**Required work**
Each line of the material, from the first through the one containing "extrêmement belle.", is to be written out exactly.

**Data shown**
********************
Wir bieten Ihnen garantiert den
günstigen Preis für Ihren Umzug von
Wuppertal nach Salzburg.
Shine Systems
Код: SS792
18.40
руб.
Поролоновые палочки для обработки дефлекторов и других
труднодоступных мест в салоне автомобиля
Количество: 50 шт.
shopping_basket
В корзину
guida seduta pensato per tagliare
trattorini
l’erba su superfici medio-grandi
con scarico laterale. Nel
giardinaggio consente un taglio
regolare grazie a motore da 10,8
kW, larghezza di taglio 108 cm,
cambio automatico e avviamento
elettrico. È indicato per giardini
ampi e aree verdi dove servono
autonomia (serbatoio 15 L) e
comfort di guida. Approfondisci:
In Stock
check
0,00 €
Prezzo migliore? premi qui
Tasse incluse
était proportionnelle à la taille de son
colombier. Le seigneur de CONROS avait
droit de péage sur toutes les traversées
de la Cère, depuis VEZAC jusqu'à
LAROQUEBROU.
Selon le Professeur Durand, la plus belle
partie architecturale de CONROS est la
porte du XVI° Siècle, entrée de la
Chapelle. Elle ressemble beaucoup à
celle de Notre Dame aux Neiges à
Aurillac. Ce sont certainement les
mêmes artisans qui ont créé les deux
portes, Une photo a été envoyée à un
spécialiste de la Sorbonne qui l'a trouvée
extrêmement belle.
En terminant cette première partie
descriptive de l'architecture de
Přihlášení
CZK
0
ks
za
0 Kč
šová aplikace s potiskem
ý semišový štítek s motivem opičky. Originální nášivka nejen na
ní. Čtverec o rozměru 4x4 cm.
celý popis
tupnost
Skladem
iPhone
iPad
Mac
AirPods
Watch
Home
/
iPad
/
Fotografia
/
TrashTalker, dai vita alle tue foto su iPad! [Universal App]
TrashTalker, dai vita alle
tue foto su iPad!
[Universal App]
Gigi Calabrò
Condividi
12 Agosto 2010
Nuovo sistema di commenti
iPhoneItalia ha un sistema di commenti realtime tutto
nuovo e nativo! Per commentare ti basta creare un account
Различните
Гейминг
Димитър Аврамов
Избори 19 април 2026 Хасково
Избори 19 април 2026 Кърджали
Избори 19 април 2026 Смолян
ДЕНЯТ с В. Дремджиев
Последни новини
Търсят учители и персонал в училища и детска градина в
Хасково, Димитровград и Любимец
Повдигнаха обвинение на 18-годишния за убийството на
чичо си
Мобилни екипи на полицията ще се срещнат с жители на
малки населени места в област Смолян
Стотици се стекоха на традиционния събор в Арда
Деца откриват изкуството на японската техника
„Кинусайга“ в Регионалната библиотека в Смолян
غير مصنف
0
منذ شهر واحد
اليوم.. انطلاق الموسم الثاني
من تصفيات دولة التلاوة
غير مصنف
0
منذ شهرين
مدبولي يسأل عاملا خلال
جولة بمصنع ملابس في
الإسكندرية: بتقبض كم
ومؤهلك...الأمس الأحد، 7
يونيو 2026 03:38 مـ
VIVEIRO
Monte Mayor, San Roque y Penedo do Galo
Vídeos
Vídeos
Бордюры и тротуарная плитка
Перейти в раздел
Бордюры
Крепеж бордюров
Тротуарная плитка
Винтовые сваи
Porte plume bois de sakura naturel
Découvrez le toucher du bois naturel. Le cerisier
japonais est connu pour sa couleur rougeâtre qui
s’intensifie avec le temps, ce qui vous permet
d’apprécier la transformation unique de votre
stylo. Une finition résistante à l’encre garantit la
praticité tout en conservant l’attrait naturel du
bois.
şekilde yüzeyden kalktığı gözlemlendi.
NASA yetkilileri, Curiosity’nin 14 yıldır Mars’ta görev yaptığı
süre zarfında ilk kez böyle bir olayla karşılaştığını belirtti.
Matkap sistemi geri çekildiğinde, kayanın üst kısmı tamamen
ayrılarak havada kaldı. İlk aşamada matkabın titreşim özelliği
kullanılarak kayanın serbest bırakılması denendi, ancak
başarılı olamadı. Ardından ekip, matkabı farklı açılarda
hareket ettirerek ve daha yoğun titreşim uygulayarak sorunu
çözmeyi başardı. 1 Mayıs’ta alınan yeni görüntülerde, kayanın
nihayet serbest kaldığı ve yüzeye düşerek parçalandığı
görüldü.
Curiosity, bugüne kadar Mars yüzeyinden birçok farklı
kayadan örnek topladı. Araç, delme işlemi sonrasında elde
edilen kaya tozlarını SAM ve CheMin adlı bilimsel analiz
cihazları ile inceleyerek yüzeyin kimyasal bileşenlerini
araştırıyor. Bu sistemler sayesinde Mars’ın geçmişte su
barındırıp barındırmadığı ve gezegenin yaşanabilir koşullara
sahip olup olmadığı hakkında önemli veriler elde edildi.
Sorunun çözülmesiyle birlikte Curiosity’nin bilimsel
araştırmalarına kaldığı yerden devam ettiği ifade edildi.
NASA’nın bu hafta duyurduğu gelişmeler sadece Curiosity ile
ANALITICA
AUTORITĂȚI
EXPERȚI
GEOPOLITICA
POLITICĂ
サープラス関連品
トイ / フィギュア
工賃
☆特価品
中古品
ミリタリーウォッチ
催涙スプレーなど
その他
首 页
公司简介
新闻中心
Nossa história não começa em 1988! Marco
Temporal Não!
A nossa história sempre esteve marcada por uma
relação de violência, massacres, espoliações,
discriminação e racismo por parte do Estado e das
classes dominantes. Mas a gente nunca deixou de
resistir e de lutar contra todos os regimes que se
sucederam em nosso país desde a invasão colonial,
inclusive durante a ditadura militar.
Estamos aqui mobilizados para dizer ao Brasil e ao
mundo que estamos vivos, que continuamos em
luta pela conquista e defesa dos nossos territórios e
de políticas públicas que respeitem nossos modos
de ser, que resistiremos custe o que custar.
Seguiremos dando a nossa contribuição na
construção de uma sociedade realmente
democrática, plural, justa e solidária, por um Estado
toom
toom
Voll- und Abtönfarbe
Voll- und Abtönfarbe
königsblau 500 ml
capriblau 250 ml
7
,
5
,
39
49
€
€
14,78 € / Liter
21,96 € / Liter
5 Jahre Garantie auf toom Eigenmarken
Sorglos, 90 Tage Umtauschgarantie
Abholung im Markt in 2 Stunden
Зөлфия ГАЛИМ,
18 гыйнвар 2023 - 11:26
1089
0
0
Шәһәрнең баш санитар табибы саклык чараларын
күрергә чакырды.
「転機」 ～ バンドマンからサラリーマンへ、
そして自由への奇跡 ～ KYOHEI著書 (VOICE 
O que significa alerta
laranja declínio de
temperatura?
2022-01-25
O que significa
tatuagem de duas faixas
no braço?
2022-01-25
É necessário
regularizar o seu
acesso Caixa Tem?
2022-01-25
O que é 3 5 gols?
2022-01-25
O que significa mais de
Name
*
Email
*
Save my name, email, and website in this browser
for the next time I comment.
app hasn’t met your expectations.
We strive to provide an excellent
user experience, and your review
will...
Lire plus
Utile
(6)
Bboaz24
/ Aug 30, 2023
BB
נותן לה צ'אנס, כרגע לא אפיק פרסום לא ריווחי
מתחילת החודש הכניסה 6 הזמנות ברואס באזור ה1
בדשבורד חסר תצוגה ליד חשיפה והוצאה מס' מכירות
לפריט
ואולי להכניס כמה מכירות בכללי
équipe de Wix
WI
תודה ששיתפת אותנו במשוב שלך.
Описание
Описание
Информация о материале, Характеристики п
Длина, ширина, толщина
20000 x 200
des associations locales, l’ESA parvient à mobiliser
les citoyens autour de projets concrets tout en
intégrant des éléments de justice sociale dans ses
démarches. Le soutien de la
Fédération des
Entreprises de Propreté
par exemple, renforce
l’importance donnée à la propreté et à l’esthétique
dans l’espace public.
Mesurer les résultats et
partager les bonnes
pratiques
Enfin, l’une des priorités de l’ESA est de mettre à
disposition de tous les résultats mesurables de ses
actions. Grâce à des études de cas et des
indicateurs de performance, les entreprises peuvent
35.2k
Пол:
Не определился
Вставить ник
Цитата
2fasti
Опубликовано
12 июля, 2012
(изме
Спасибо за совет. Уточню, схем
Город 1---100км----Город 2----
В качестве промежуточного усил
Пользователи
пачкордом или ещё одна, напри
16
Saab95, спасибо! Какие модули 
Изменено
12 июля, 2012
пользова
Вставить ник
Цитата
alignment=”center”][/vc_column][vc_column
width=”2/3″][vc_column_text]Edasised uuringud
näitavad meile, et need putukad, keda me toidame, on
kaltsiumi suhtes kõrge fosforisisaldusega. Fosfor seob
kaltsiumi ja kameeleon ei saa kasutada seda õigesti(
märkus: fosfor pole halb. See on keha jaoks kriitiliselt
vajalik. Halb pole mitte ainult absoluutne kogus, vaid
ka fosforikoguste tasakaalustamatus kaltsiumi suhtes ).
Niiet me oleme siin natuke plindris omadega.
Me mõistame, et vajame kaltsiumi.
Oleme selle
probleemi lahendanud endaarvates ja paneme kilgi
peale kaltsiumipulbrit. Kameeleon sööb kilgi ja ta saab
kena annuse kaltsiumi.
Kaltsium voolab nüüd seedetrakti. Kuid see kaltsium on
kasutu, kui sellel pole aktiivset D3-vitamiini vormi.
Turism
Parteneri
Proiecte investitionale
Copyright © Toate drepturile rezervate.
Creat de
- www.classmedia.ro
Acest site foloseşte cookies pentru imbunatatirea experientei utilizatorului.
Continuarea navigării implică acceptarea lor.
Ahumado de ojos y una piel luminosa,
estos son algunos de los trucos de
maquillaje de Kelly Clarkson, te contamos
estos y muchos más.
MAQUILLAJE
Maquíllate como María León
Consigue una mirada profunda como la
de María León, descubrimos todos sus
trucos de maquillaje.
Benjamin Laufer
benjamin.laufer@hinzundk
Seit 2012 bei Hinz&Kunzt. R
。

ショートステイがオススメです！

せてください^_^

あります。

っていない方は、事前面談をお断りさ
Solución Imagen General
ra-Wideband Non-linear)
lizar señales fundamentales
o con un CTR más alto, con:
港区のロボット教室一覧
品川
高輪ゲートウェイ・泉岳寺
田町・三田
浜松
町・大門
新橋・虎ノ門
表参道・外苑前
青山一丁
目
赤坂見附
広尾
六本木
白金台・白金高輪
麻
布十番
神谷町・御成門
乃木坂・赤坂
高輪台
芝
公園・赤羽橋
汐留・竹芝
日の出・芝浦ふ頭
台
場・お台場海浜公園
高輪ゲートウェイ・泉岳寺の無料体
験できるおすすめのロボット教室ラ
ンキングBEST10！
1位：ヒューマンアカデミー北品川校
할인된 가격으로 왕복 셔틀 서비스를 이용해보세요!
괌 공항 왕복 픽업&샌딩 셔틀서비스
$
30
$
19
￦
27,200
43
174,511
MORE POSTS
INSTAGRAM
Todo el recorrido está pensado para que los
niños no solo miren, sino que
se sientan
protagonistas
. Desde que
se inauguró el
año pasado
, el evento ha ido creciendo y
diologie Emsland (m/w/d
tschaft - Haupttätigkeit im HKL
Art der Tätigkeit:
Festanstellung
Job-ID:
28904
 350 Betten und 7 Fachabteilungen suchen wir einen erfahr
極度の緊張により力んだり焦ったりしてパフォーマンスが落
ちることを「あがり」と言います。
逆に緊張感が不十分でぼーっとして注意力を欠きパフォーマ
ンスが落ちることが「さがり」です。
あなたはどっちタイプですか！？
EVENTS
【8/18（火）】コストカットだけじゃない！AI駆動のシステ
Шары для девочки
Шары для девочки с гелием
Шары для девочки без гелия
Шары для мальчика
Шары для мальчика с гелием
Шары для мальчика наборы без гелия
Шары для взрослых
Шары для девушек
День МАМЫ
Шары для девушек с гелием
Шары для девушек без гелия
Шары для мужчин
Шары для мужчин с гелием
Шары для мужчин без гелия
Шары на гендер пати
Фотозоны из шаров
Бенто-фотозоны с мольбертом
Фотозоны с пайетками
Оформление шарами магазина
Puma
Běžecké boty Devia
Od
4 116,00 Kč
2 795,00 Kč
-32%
********************
**Your solution**
Wir bieten Ihnen garantiert den
günstigen Preis für Ihren Umzug von
Wuppertal nach Salzburg.
Shine Systems
Код: SS792
18.40
руб.
Поролоновые палочки для обработки дефлекторов и других
труднодоступных мест в салоне автомобиля
Количество: 50 шт.
shopping_basket
В корзину
guida seduta pensato per tagliare
trattorini
l’erba su superfici medio-grandi
con scarico laterale. Nel
giardinaggio consente un taglio
regolare grazie a motore da 10,8
kW, larghezza di taglio 108 cm,
cambio automatico e avviamento
elettrico. È indicato per giardini
ampi e aree verdi dove servono
autonomia (serbatoio 15 L) e
comfort di guida. Approfondisci:
In Stock
check
0,00 €
Prezzo migliore? premi qui
Tasse incluse
était proportionnelle à la taille de son
colombier. Le seigneur de CONROS avait
droit de péage sur toutes les traversées
de la Cère, depuis VEZAC jusqu'à
LAROQUEBROU.
Selon le Professeur Durand, la plus belle
partie architecturale de CONROS est la
porte du XVI° Siècle, entrée de la
Chapelle. Elle ressemble beaucoup à
celle de Notre Dame aux Neiges à
Aurillac. Ce sont certainement les
mêmes artisans qui ont créé les deux
portes, Une photo a été envoyée à un
spécialiste de la Sorbonne qui l'a trouvée
extrêmement belle.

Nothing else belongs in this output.